DIY Car Maintenance Tips for NZ Drivers: Keeping Your Vehicle in Top Shape

Regular vehicle servicing isn’t merely a routine chore; it’s integral to maintaining compliance with your mechanical breakdown insurance policy. In this post, we go into the specifics that make this relationship indispensable.

Checking and Changing Engine Oil

Regularly checking your engine oil level and changing the oil and filter as recommended by your vehicle’s manufacturer can significantly extend the life of your engine. You’ll need a wrench, an oil filter wrench, a funnel, a drain pan, new oil and a filter. Always check your oil level when the engine is cold and parked on a level surface to get an accurate reading.

Maintaining Tyre Pressure and Tread

Proper tyre maintenance is essential for safe driving, especially considering New Zealand’s winding roads and variable weather conditions. Use a tyre pressure gauge to check your tyres regularly, including the spare, ensuring inflation to the level specified in your car’s manual. Also, inspect the tyre tread for wear and tear. Remember, the legal minimum tread depth is 1.5mm in NZ, but for optimum safety, especially in wet conditions, consider replacing tyres before they reach this minimum.

Replacing Windscreen Wipers

Windscreen wipers are crucial for maintaining visibility during NZ’s frequent rain showers. Replace wipers once a year or as soon as you notice a decrease in performance. Most wipers can be replaced easily by lifting the wiper arm away from the windshield and pressing the small tab that allows the wiper blade to slide off.

Checking and Replacing Air Filters

A clean air filter improves engine performance and efficiency. Check your air filter every six months and replace it as needed. Replacing an air filter is typically a simple task that requires no tools. Locate the filter box, open it, and replace the old filter with a new one.

Inspecting and Changing Spark Plugs

Spark plugs are essential for your engine’s performance. Checking and changing spark plugs at intervals recommended by your vehicle’s manufacturer can improve fuel efficiency and engine start-up. You’ll need a spark plug socket, ratchet, and a gap gauge to ensure they’re gapped correctly according to your vehicle’s specifications.

Battery Maintenance

A car battery typically lasts three to five years. Keep your battery terminals clean and corrosion-free to ensure your car starts reliably, especially in colder NZ regions. You can clean terminals with baking soda, water and a wire brush.
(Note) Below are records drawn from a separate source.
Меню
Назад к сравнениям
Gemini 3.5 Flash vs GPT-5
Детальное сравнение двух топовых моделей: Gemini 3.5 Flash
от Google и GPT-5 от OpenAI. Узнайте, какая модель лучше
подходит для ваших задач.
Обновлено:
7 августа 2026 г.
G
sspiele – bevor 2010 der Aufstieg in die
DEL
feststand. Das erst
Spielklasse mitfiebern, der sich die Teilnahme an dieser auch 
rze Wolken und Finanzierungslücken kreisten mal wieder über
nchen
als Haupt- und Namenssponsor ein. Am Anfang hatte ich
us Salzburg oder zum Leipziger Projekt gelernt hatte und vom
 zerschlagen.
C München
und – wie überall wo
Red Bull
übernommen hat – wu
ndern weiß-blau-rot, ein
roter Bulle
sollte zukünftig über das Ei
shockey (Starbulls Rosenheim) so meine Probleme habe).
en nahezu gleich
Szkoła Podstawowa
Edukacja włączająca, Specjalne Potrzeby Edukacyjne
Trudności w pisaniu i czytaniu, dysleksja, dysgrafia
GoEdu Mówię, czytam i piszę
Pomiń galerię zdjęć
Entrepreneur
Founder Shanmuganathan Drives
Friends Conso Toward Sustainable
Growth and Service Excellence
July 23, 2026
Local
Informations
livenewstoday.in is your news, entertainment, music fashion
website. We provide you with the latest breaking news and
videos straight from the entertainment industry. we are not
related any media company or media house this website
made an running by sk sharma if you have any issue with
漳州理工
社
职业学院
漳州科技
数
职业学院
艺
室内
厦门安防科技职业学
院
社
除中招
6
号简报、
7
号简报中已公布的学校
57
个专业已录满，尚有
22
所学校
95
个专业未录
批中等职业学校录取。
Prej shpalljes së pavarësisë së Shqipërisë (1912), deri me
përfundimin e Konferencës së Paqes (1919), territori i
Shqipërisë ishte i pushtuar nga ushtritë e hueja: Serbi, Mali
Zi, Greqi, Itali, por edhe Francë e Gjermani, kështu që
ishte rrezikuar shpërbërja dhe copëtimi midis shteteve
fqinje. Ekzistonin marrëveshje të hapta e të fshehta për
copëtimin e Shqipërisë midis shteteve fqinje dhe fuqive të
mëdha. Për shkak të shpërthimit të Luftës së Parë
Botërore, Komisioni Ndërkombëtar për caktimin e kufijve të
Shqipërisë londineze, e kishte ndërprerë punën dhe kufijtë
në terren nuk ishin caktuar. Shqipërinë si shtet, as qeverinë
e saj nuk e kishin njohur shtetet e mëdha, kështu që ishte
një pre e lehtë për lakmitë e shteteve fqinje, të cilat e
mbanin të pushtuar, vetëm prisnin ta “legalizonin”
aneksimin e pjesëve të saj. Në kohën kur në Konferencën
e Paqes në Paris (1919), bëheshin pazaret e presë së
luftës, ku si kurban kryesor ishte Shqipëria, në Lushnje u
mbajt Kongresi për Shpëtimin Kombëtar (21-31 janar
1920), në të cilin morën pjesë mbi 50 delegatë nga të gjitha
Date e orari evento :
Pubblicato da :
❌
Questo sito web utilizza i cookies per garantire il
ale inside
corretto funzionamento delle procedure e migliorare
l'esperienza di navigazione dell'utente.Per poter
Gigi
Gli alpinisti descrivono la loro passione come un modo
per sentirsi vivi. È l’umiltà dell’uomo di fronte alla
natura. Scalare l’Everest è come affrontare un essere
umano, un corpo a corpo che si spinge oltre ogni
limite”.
Checking and Topping Up Fluids

Regularly check and maintain proper levels of all vehicle fluids, including brake fluid, transmission fluid, coolant, and power steering fluid. These fluids are crucial for the safety and efficiency of your vehicle. Use a funnel to avoid spillage, and always use the type of fluid recommended by the vehicle manufacturer.

Brake Pad Inspection

Brake pads are critical for your safety on the road. While replacing brake pads might require more advanced skills, inspecting them for wear is something you can do at home. Look through the wheels’ spokes; if the pad thickness is less than ¼ inch, it’s time to consider getting them replaced.

These DIY maintenance tips will keep your vehicle in good condition, save you money on professional services, and ensure you enjoy safer journeys. Always consult your vehicle’s manual before performing any maintenance tasks, and invest in good tools. Remember, some tasks may require professional expertise, so consult a mechanic to ensure your car’s safety and reliability if in doubt.